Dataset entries

:::

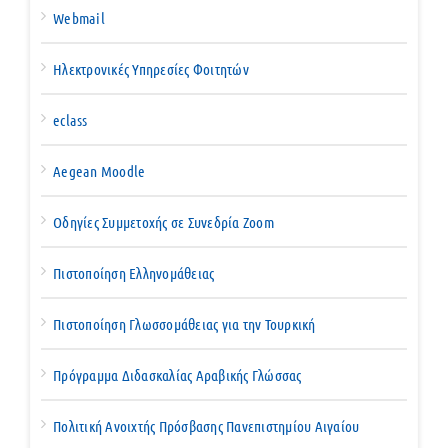
Webmail
Ηλεκτρονικές Υπηρεσίες Φοιτητών
eclass
Aegean Moodle
Οδηγίες Συμμετοχής σε Συνεδρία Zoom
Πιστοποίηση Ελληνομάθειας
Πιστοποίηση Γλωσσομάθειας για την Τουρκική
Πρόγραμμα Διδασκαλίας Αραβικής Γλώσσας
Πολιτική Ανοιχτής Πρόσβασης Πανεπιστημίου Αιγαίου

:::

__What the task asks__:
From the first line to the last, retype the entries above exactly, minus the pictures.

__Solution to the problem__:
Webmail
Ηλεκτρονικές Υπηρεσίες Φοιτητών
eclass
Aegean Moodle
Οδηγίες Συμμετοχής σε Συνεδρία Zoom
Πιστοποίηση Ελληνομάθειας
Πιστοποίηση Γλωσσομάθειας για την Τουρκική
Πρόγραμμα Διδασκαλίας Αραβικής Γλώσσας
Πολιτική Ανοιχτής Πρόσβασης Πανεπιστημίου Αιγαίου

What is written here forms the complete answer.